One of the things we spoke about (during one of our many wonderful conversations this summer) was if there was any fear I’d pass along my disordered past to my daughter.
I’ll be honest; this is something that weighed on me long before I ever got a positive on a pee stick … or found out we were having a girl.
And while I can’t make any certain statements about the future, what I do know is this: though I realize I might always have some food issues — I still sometimes emotionally eat; sometimes mindlessly munch; sometimes have to stop myself from using exercise to “undo” a heavy eating weekend; sometimes have to remind myself that it’s OK to eat formerly “off-limits” foods without guilt — I am going to do my damndest not to actively pass on my insecurities to her.
So here’s the million dollar question … HOW?
Well, for starters, I don’t want her to see me staring/poking/prodding/preening in front of the mirror. (I sometimes catch myself doing this now — especially being pregnant, it’s all about preening and admiring my growing belly — as evidenced by my BUMP page–updated Friday!!)
I don’t want her to hear any “fat-talk,” period –by me or anyone. (I will need to remember this post-baby because, well, I will inevitably have some baby weight to lose that isn’t lost immediately post-partum!)
I want to lead by example — continuing to exercise and providing healthy, balanced meals for my family to enjoy together. (Confession: I need to cut back on my own candy consumption in order to be a good role model; this is something I need to work on. Moderation! Candy every day is not the best example!)
I want her to see Mommy enjoying an ice cream cone with her and Daddy and Rocco, without commentary about how caloric/fattening/sugary it is. (This I have been really good about the past two years–no commentary when I eat!)
I don’t want her to see me counting/journaling/etc. (It doesn’t mean I won’t do it … I still plan to journal, but I’ve gotten far more discrete about it and sometimes wait til the end of the day now to tally up my day.)
I want her to always feel LOVED, special, confident, smart, and beautiful … as my parents always made me feel, no matter what I looked like. (Even when I struggled to find clothes that fit my curvy body from my pre-teen years and on, my mom always helped me find things that flattered my figure and made me feel confident and beautiful.)
Of course, I realize even if I am successful at doing all these things, I can’t protect her in a bubble; society will inevitably influence her to some extent — and that influence can be a great life-lesson, depending on how we approach it.

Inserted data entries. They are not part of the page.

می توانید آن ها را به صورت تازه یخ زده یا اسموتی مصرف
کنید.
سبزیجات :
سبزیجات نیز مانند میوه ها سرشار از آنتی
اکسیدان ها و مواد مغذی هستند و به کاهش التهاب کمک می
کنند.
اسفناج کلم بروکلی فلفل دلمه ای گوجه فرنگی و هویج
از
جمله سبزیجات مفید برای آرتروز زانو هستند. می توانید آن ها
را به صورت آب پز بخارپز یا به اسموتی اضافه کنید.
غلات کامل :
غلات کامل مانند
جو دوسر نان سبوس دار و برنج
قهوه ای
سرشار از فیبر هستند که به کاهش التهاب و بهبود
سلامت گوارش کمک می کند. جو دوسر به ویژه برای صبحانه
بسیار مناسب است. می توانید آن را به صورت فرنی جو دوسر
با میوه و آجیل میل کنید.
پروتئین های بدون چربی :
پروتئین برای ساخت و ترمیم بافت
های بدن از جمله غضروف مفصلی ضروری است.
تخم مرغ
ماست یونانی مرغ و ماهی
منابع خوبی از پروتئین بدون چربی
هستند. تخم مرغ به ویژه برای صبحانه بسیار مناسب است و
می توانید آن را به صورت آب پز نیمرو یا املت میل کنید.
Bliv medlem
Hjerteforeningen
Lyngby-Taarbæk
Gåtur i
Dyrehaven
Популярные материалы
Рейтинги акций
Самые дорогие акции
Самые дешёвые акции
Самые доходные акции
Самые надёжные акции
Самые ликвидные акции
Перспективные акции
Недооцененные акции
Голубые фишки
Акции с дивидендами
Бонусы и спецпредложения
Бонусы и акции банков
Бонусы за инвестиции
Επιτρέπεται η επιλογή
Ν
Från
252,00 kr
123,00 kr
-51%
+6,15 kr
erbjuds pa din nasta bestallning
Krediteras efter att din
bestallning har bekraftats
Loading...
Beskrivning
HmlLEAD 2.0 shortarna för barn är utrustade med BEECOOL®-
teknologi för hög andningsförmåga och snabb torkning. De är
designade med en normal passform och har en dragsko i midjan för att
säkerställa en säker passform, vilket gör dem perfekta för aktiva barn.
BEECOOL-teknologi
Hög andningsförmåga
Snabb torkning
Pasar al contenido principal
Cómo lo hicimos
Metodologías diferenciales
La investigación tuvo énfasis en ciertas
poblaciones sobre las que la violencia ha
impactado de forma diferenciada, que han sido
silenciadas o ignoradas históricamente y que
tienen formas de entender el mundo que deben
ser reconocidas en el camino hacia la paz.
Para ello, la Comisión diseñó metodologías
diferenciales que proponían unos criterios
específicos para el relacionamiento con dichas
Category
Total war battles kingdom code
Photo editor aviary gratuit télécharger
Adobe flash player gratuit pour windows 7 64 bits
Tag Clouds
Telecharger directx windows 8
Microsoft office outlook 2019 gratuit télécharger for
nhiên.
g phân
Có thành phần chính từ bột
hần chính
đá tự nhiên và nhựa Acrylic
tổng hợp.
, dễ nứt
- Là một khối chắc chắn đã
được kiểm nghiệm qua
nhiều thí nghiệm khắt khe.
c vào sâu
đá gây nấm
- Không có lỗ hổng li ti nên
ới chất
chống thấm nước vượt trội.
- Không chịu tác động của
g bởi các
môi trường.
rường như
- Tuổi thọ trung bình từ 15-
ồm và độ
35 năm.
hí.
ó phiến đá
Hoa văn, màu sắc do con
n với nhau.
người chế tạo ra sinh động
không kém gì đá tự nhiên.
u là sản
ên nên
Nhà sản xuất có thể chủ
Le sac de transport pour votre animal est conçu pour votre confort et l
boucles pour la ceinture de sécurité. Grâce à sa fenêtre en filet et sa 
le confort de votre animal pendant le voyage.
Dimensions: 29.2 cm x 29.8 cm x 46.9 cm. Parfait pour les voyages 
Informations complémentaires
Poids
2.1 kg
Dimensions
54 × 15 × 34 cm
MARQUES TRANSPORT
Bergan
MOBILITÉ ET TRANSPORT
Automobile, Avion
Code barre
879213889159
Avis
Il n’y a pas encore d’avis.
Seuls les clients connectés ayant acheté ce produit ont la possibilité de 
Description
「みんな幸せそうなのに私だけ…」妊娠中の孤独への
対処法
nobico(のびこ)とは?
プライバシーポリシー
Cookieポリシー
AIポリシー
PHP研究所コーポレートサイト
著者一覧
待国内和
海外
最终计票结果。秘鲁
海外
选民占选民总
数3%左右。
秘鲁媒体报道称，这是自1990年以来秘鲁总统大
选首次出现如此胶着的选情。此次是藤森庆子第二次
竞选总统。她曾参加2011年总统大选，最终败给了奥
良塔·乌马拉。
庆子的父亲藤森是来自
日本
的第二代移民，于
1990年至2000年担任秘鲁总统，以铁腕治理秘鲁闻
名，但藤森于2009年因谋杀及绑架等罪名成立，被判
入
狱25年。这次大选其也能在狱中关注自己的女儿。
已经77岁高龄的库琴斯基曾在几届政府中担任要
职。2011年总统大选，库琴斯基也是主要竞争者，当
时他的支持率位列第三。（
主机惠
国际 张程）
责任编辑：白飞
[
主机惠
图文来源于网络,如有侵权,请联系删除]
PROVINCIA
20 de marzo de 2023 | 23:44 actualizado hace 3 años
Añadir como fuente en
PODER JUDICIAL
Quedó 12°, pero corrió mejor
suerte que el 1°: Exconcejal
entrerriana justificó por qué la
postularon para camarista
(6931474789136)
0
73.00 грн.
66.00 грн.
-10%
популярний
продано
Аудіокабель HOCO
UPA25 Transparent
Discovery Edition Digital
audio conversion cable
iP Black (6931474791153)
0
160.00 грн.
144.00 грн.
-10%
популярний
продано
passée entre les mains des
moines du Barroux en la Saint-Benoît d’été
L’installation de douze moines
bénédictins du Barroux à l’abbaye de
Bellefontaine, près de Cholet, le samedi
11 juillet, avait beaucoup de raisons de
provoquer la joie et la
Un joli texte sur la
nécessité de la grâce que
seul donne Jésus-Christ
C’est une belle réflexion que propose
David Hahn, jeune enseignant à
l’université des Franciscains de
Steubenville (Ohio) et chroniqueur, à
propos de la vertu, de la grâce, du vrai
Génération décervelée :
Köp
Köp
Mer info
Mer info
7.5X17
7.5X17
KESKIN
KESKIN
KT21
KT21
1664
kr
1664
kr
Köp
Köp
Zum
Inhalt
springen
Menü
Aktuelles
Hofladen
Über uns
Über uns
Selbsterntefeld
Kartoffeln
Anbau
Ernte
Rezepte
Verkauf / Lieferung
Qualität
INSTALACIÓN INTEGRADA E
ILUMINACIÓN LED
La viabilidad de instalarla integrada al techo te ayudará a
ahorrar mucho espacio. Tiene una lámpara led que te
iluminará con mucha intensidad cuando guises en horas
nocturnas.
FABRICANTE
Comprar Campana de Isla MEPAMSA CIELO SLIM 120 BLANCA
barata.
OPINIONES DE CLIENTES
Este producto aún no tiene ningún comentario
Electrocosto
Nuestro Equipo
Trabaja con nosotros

I’m hoping maintaining an honest dialogue with her (as my mom did with me) will be the way to go as she grows up.
And, as I noted to Kate, while I don’t plan to just ever bring it up out of the blue, there could come a time down the road where it becomes relevant for me to share my disordered past–mostly in the vein of overcoming it and how I did it; what I learned through my experiences. I also would want her to know that the prospect of her (or any future children) was really what got me to a place where I knew I was ready to put aside my own selfish issues to become a mom.
Ultimately, I don’t think the past needs to be prologue to the future. It doesn’t mean it won’t influence my future (how could it not?!) but if anything, I hope it’d provide a jumping off point for the future.
I also don’t think it has to mean that history will repeat itself — for me or my future daughter. And I think being hyper-vigilant and so ridiculously aware of my own short-comings and issues will be helpful so I don’t go down that ugly path ever again … and naturally I hope she never finds that path, herself.
But if she does, we’ll cross that bridge when we come to it. I have to have faith that she won’t; I know a lot of my habits stemmed from anxiety related to perfectionism. And if she does, hopefully we will be able to nip that in the bud if we see a Type A personality manifesting itself in her — or at least try! At the very least, I’ll be armed with the tools I’ve learned along the way.
What’s most important to me is that she loves herself and is proud of who she is, every day, regardless of the size of her jeans (though I do hope she inherits her mama’s ample booty ;))
How about you? If you have children or have thought about having children, will you share your journey with them? What lessons would you like them to learn?